I
España


A. EL CAMBIO DE SOBERANO


1. LA HERENCIA AGOBIADORA


Como expresión del sentimiento popular circuló por la Península en los días de Carlos V la respuesta que había dado un campesino al Emperador cuando éste, sin mostrar quién era, le preguntó que cuál de los cinco reyes que decía haber conocido tenía por mejor y cuál por peor. El mejor, le dijo el campesino, había sido don Fernando de Aragón, y el peor de todos aquel que a la sazón regía los destinos de España, pues andaba siempre lejos de la tierra y el hogar, sacaba de la Península las cuantiosas rentas que de ella y de América recibía y, por si esto fuera poco, arruinaba a los pobres labradores con desmesurados impuestos.

No cabe duda que era verdad casi todo lo que de censura a Carlos había en la contestación del campesino; pero era también no menos cierto que aquellos hechos, reprobados por los españoles, tenían precisamente como causa mediata, muy mediata, la política del alabado rey Fernando.
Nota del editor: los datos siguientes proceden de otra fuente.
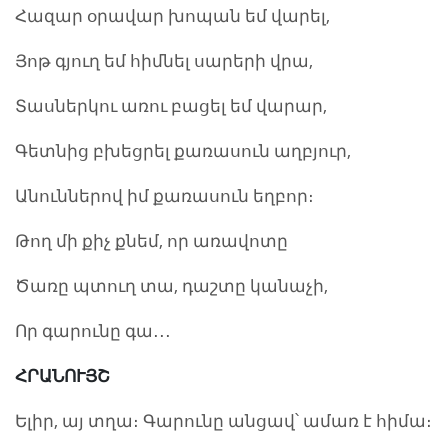
Հազար օրավար խոպան եմ վարել,
Յոթ գյուղ եմ հիմնել սարերի վրա,
Տասներկու առու բացել եմ վարար,
Գետնից բխեցրել քառասուն աղբյուր,
Անուններով իմ քառասուն եղբոր։
Թող մի քիչ քնեմ, որ առավոտը
Ծառը պտուղ տա, դաշտը կանաչի,
Որ գարունը գա․․․
ՀՐԱՆՈՒՅՇ
Ելիր, այ տղա։ Գարունը անցավ՝ ամառ է հիմա։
Para asegurar y continuar la expansión mediterránea de Aragón, él había sembrado lo que ahora recogía el Emperador: la hegemonía de Europa, esa fugitiva grandeza que sumiría a España en guerras sin fin, de las que saldría completamente exhausta. Para quien contempla hoy esto sin sensiblería nacionalista ni prejuicios religiosos, resulta evidente que España fue embarcada en una aventura muy superior a sus fuerzas. Al romper el equilibrio europeo, reunió contra sí a las principales potencias —hasta la Santa Sede figuró, abierta o solapadamente, entre sus enemigos—, que la combatieron por todos los medios —hasta los turcos fueron utilizados para debilitarla—. Tuvo incluso, para que todo estuviera en su contra, la posición estratégica más desfavorable: mientras Francia, su mayor enemiga, luchaba desde su mismo territorio, e Inglaterra se parapetaba en su baluarte marítimo, España tenía que movilizar hombres y recursos a través de dos mares y luchar en países tan alejados como Italia, Flandes, Alemania y Hungría.
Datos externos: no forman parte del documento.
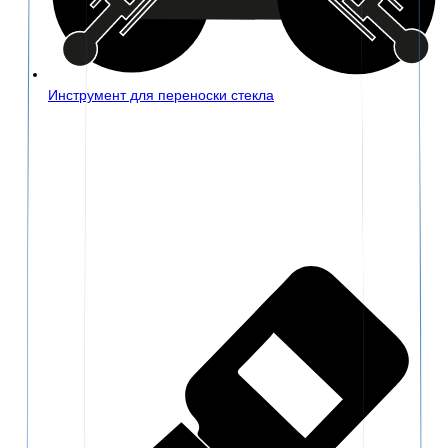
Инструмент для переноски стекла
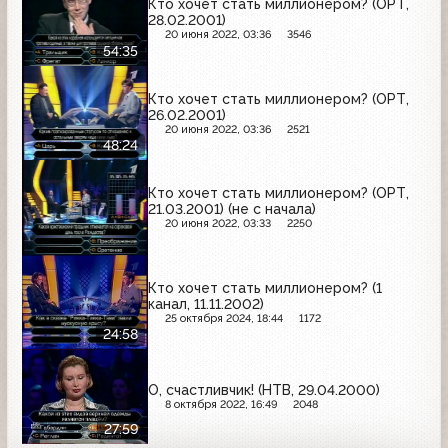
Кто хочет стать миллионером? (ОРТ,
28.02.2001)
20 июня 2022, 03:36
3546
54:35
Кто хочет стать миллионером? (ОРТ,
26.02.2001)
20 июня 2022, 03:36
2521
48:24
Кто хочет стать миллионером? (ОРТ,
21.03.2001) (не с начала)
20 июня 2022, 03:33
2250
Кто хочет стать миллионером? (1
канал, 11.11.2002)
25 октября 2024, 18:44
1172
24:58
О, счастливчик! (НТВ, 29.04.2000)
8 октября 2022, 16:49
2048
27:59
Carlos V fue por ello juguete del destino que le trazara la Corona aragonesa en la persona de Fernando el Católico. Tuvo que permanecer casi todo el tiempo fuera de España, combatiendo en todas partes y contra toda clase de enemigos; tuvo que gastar dinero a manos llenas para levantar ejércitos, aprestar armadas, comprar voluntades, etc., y exprimir sin piedad a los hombres del pueblo, a los pecheros, para subvenir a tantas y tan renovadas necesidades.

Al finalizar su reinado, el Emperador se dio cuenta de la inutilidad de los esfuerzos de su vida. Había extendido sus dominios —mucho en América y algo en Europa—, pero la situación de su monarquía había empeorado: sus enemigos, cada vez más fuertes y poderosos, le habían puesto en serios aprietos y no cejaban en sus ataques; la coalición de fuerzas y pueblos contra la hegemonía española aumentaba por momentos. No es de extrañar, pues, que al transferir el mando a su hijo, en un melancólico día otoñal (25 de octubre de 1556), lo hiciera con marcados tonos patéticos que acentuaron el dramatismo de la despedida. Sabía muy bien cuán agobiador era el fardo que trasladaba de sus hombros a los de Felipe; y no dejó éste de recordárselo al contestar a su discurso de abdicación: “Me entregáis una carga muy pesada”, le dijo resignada pero amargamente en el exordio.